Background: HBsAg immune-escape mutations can favor HBV-transmission also in vaccinated individuals, promote immunosuppression-driven HBV-reactivation, and increase fitness of drug-resistant strains. Stop-codons can enhance HBV oncogenic-properties. Furthermore, as a consequence of the overlapping structure of HBV genome, some immune-escape mutations or stop-codons in HBsAg can derive from drug-resistance mutations in RT. This study is aimed at gaining insight in prevalence and characteristics of immune-associated escape mutations, and stop-codons in HBsAg in chronically HBV-infected patients experiencing nucleos(t)ide analogues (NA) in Europe. Methods: This study analyzed 828 chronically HBV-infected European patients exposed to ≥ 1 NA, with detectable HBV-DNA and with an available HBsAg-sequence. The immune-associated escape mutations and the NA-induced immune-escape mutations sI195M, sI196S, and sE164D (resulting from drug-resistance mutation rtM204 V, rtM204I, and rtV173L) were retrieved from literature and examined. Mutations were defined as an aminoacid substitution with respect to a genotype A or D reference sequence. Results: At least one immune-associated escape mutation was detected in 22.1% of patients with rising temporal-trend.

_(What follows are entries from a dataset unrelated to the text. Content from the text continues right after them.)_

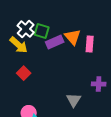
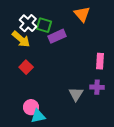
orange triangle: (73, 37) -> (82, 14), moved
pink rectangle: (90, 44) -> (100, 61), moved
purple cross: (99, 84) -> (97, 87), moved

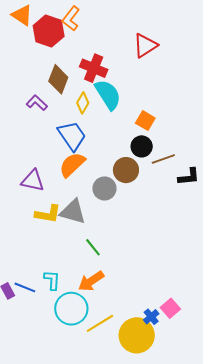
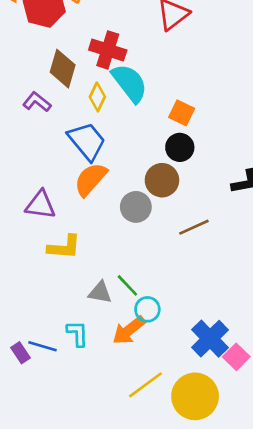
brown line: (163, 159) -> (194, 227), moved
gray triangle: (73, 212) -> (100, 292), moved, size x0.7
cyan circle: (71, 309) -> (147, 309), moved, size x0.6
blue cross: (151, 317) -> (210, 339), moved, size x1.8

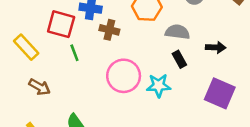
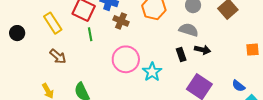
gray semicircle: (177, 32) -> (189, 30), moved
black rectangle: (179, 59) -> (181, 54), moved
cyan star: (159, 86) -> (152, 72), turned 30

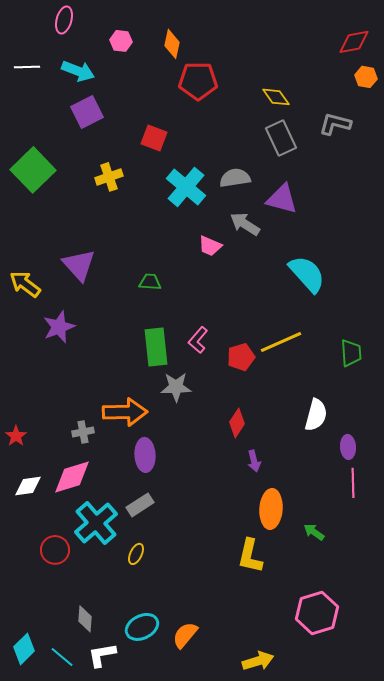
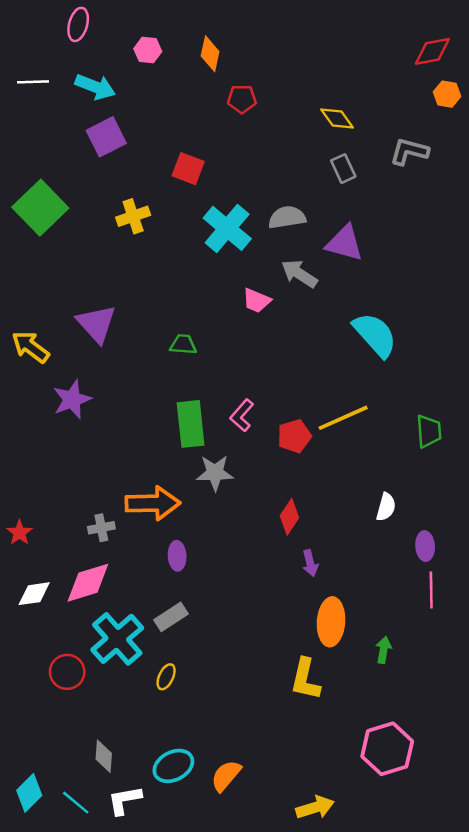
red pentagon: (198, 81) -> (242, 99), size x0.6
gray rectangle: (281, 138) -> (343, 169), size x0.7
white semicircle: (316, 415) -> (386, 507), size x0.7
purple ellipse: (145, 455) -> (177, 556), size x0.7
green arrow: (314, 532) -> (384, 650), turned 65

By multivariable-analysis, genotype-D correlated with higher selection of ≥ 1 immune-associated escape mutation (OR[95%CI]:2.20[1.32-3.67], P = 0.002). In genotype-D, the presence of ≥ 1 immune-associated escape mutations was significantly higher in drug-exposed patients with drug-resistant strains than with wild-type virus (29.5% vs 20.3% P = 0.012). Result confirmed by analysing drug-naïve patients (29.5% vs 21.2%, P = 0.032). Strong correlation was observed between sP120T and rtM204I/V (P < 0.001), and their co-presence determined an increased HBV-DNA. At least one NA-induced immune-escape mutation occurred in 28.6% of patients, and their selection correlated with genotype-A (OR[95%CI]:2.03[1.32-3.10],P = 0.001). Finally, stop-codons are present in 8.4% of patients also at HBsAg-positions 172 and 182, described to enhance viral oncogenic-properties. Conclusions: Immune-escape mutations and stop-codons develop in a large fraction of NA-exposed patients from Europe. This may represent a potential threat for horizontal and vertical HBV transmission also to vaccinated persons, and fuel drug-resistance emergence. © 2018 The Author(s).